Steven B. Sample took office as UB's 12th chief executive in 1982, when Ketter relinquished his position to return to the School of Engineering faculty.

Sample made significant changes in administrative reporting systems, fostered an increase in external research funding and established an undergraduate college as the focus for a new and distinctive curriculum.

A new student activity center opened in the early 1980s, along with the second phase of the mammoth recreation and athletics complex. Commercial development of the area adjacent to Lake LaSalle began.

In 1986, UB was awarded $25 million from the National Science Foundation to establish the National Center for Earthquake Engineering Research, initially headed by former UB President Robert Ketter. The NSF awarded the center a five-year, $21 million renewal grant in 1991.

In 1989, UB was elected to membership in the Association of American Universities, becoming the first and still only public research university in New York and New England invited to join the most prestigious and exclusive academic organization in the country. With the election of UB and Rutgers University, the organization had only 56 members.

William R. Greiner, who joined the faculty of the UB School of Law in 1967 and who in 1984 was appointed UB's first university provost, was appointed UB's 13th president in September 1991. One of his first actions was to underscore UB's commitment to the community by the creation at the vice-president level of an Office of Public Service and Urban Affairs, a first for a U.S. university.

The opening of a new Student Union on the Amherst Campus in 1992 was followed two years later by the opening of the Center for the Arts and the Natural Sciences and Mathematics Complex.

In 1995, UB enrolls 25,000 students, offers almost 300 degree programs at the baccalaureate, master's, doctoral and first professional level and has an operating budget of almost $600 million, with some 4,500 associated full-time positions. It is one of Western New York's leading employers.

UB now spends more than $122 million in external funds annually on research. In 1994, the total of contract and grant awards from external sponsors -- which in some cases represented funds to be expended over several years -- was $284 million.
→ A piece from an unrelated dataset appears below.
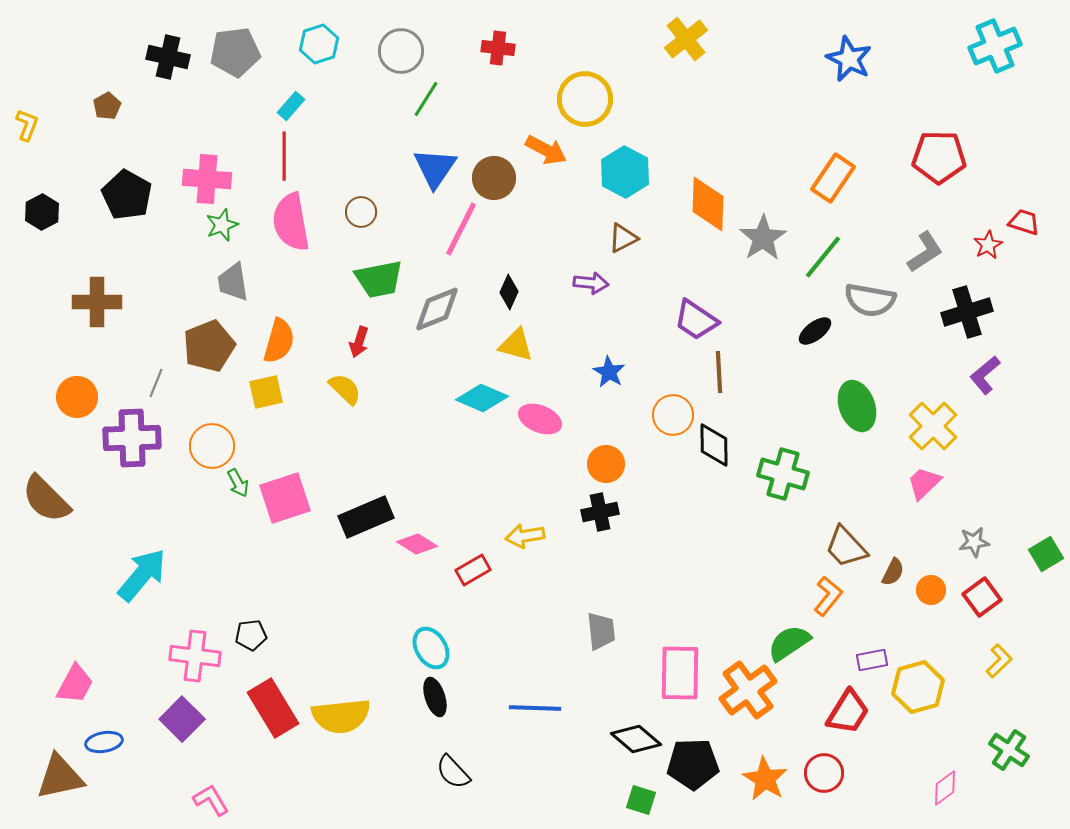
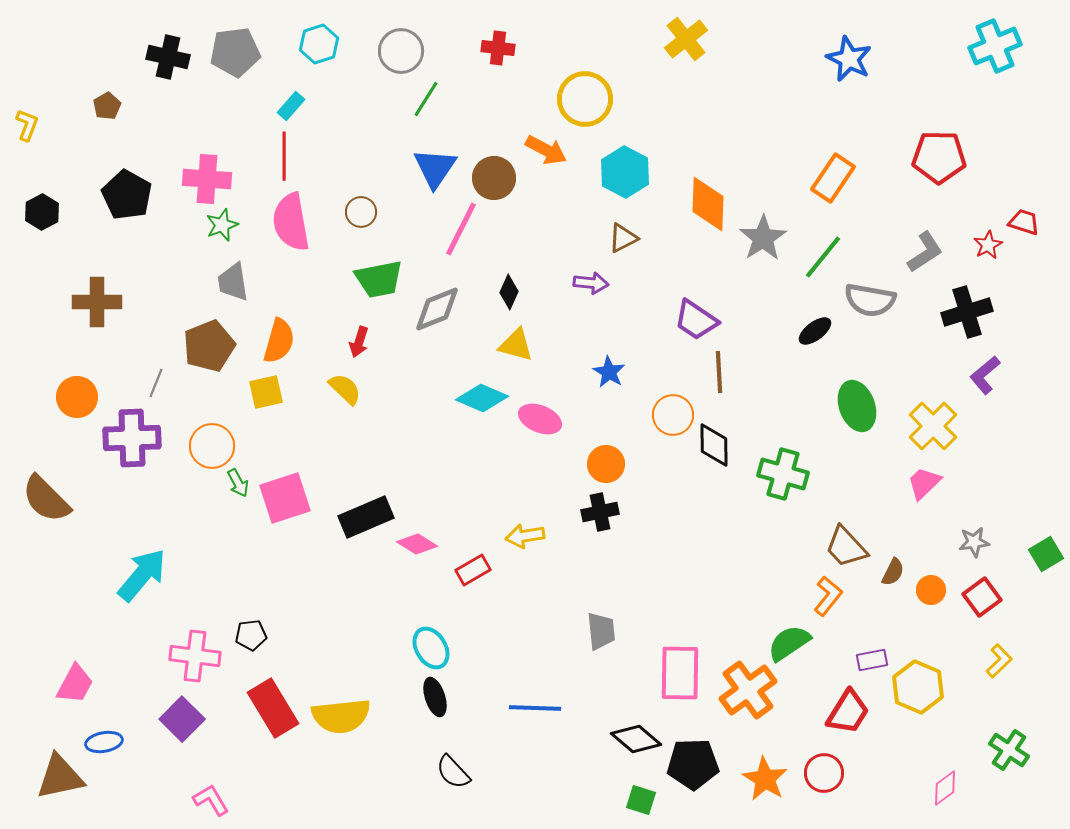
yellow hexagon at (918, 687): rotated 21 degrees counterclockwise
Industrial support of UB research in 1994 reached a record $19 million.

The university pumps $1.41 billion a year into the Western New York economy. Its annual direct expenditures total $582 million, with $495 million of that amount spent in Western New York. For each $1 spent, more than $1.40 in additional activity is generated in the Western New York economy, according to a report prepared by the UB Center for Regional Studies.

In the first four years of his presidency, Professor Greiner has focused the university community on fulfilling its mission of education, research and public service as it approaches a new century. UB has taken a leadership position in preserving the quality and accessibility of public undergraduate, graduate and professional education in the face of shrinking state funding.